Und hier kam meine Tante ins Spiel. Sie nahm sich des anfänglichen Widerwillens der Menschen gerne an.

Wie ich aus ihren Erzählungen weiß, hatte die Art und Weise, wie sie den Schulbesuch sicherstellte, definitiv etwas Paschtunisches an sich. Wenn ein Mädchen nicht zur Schule kam, ging meine Tante erst einmal zu ihr nach Hause, um der Familie gut zuzureden. Das trug natürlich keine Früchte, und so drohte meine Tante dem armen Wicht, der ihr die Tür geöffnet hatte, Prügel an. Das meinte sie todernst und zeigte dabei mit dem Finger auf einen ihrer Brüder, der hinter ihr im Schatten lauerte und vermutlich nicht ganz sicher war, was er hier eigentlich zu suchen hatte. Meiner Tante gehorchten wir alle aufs Wort, ohne lange nachzufragen. Es erübrigt sich also zu sagen, dass sich der Schulbesuch im Zuge ihrer »Vermittlung« erheblich verbesserte.

Da diese Angelegenheit nun geklärt war, rief mein Vater einen Frauen-Ältestenrat ins Leben, der die Schule etwas weniger bedrohlich bewerben sollte, als meine Tante es tat. Diese Schule war eine von Frauen für Frauen, und sie war in den Frauenquartieren unseres Zuhauses beherbergt.

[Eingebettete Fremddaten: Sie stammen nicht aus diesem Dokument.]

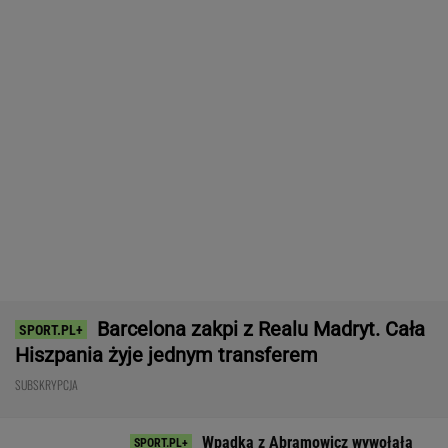
Barcelona zakpi z Realu Madryt. Cała
Hiszpania żyje jednym transferem
SUBSKRYPCJA
Wpadka z Abramowicz wywołała
szum. U Świątek wydarzyło się coś
ważniejszego
SUBSKRYPCJA
Tysiące osób zrobi to we wrześniu. Powód
może cię zaskoczyć
MATERIAŁ PROMOCYJNY,
18+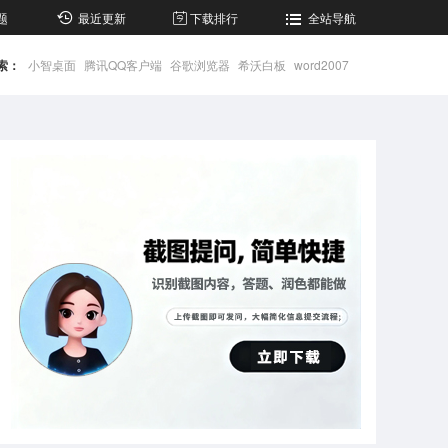
题
最近更新
下载排行
全站导航
索：
小智桌面
腾讯QQ客户端
谷歌浏览器
希沃白板
word2007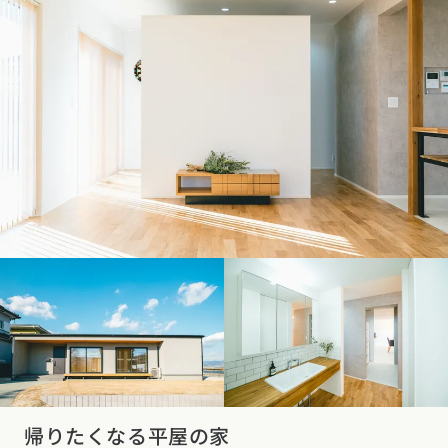
帰りたくなる平屋の家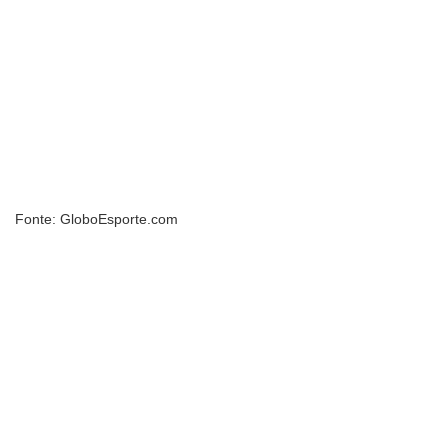
Fonte: GloboEsporte.com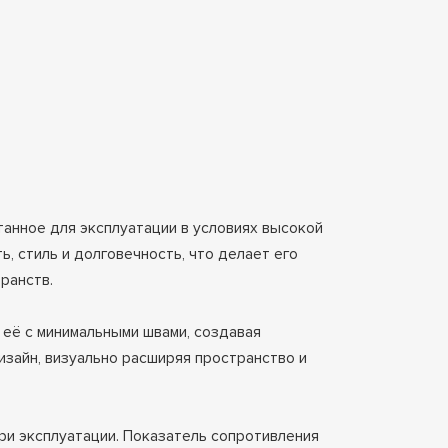
анное для эксплуатации в условиях высокой
ь, стиль и долговечность, что делает его
ранств.
 её с минимальными швами, создавая
зайн, визуально расширяя пространство и
при эксплуатации. Показатель сопротивления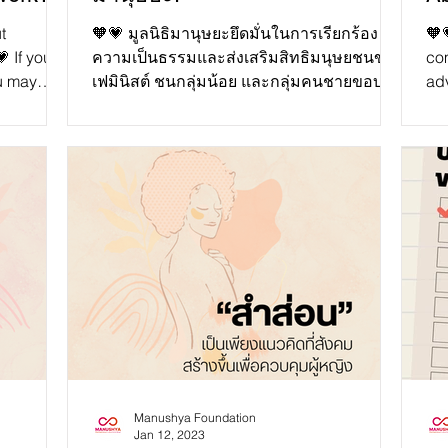
t
🧡💗 มูลนิธิมานุษยะยึดมั่นในการเรียกร้อง
🧡
 If you
ความเป็นธรรมและส่งเสริมสิทธิมนุษยชนของ
co
u may
เฟมินิสต์ ชนกลุ่มน้อย และกลุ่มคนชายขอบ!
adv
และนี่คือ 5...
min
Manushya Foundation
Jan 12, 2023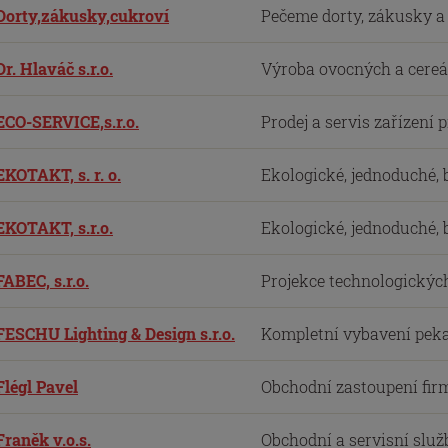
Dorty,zákusky,cukroví
Pečeme dorty, zákusky a c
Dr. Hlaváč s.r.o.
Výroba ovocných a cereál
ECO-SERVICE,s.r.o.
Prodej a servis zařízení 
EKOTAKT, s. r. o.
Ekologické, jednoduché, b
EKOTAKT, s.r.o.
Ekologické, jednoduché, b
FABEC, s.r.o.
Projekce technologických 
FESCHU Lighting & Design s.r.o.
Kompletní vybavení pekař
Flégl Pavel
Obchodní zastoupení firm
Franěk v.o.s.
Obchodní a servisní služb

Es war nahezu unmöglich, in dieser Familie keine Obsession für schulische Bildung zu entwickeln. Und die Tatsache, dass ich ein Mädchen war, tat ihr Übriges. Meine Mutter sagte gern: »Wenn du dir in dieser Gemeinschaft einen Namen machen willst, musst du lernen. So verdienst du dir als Frau Respekt. Wenn du hier als Mädchen zur Welt kommst, musst du dir den Respekt, der den Jungen von Natur aus entgegengebracht wird, erst verdienen.«

Und bevor ich den Mund aufmachen und mich beschweren konnte, fuhr sie fort: »Es hat keinen Sinn, darüber nachzudenken, wie gerecht oder ungerecht das ist. Du musst einfach deinen Teil tun und hoffen, dass du es eines Tages ändern kannst.«

Meine Tante wohnte bei uns. In Afghanistan ist das nichts Ungewöhnliches, in den meisten Haushalten wird das Prinzip des »Gad Kor« gelebt. Wörtlich übersetzt heißt dieser Ausdruck »Stamm eines Baums« und bezieht sich auf den Vater, dessen Söhne wie die Zweige eines Baums bei ihm wohnen bleiben. Für Frauen galt das hingegen nicht. Sobald sie verheiratet waren, wurden sie zu Anhängseln eines anderen Gad Kor.

Meine Tante war geschieden, und sie wohnte bei uns, weil sie nirgendwo sonst hinkonnte. Der Mann, den sie geheiratet hatte, schien nach außen hin ein guter Fang zu sein: gebildet, wohlhabend, ein angesehener Rechtsanwalt. Doch in dem Moment, als sie nach der Hochzeit die Tür hinter sich zumachten, fingen die Prügel an. Jedes Mal, wenn meine Tante es körperlich oder mental nicht mehr ertragen konnte, floh sie zu uns. Und wenn sie sich wieder erholt hatte, ging sie zurück – nicht zu ihm, sondern zu ihren beiden Kindern.

Als ihre Kinder zwei und vier Jahre alt waren, konnte sie die Misshandlungen nicht länger aushalten. Ich erfuhr nie, was damals geschah, doch eines Tages kam sie und ging nicht wieder zurück. Eine Afghanin in Pakistan findet nirgendwo eine Zuflucht, für sie gibt es keinen Ausweg. Eine Flüchtlingsfrau war sie ja bereits, und zweimal Fliehen funktioniert hier nicht, dafür ist kein Platz mehr übrig.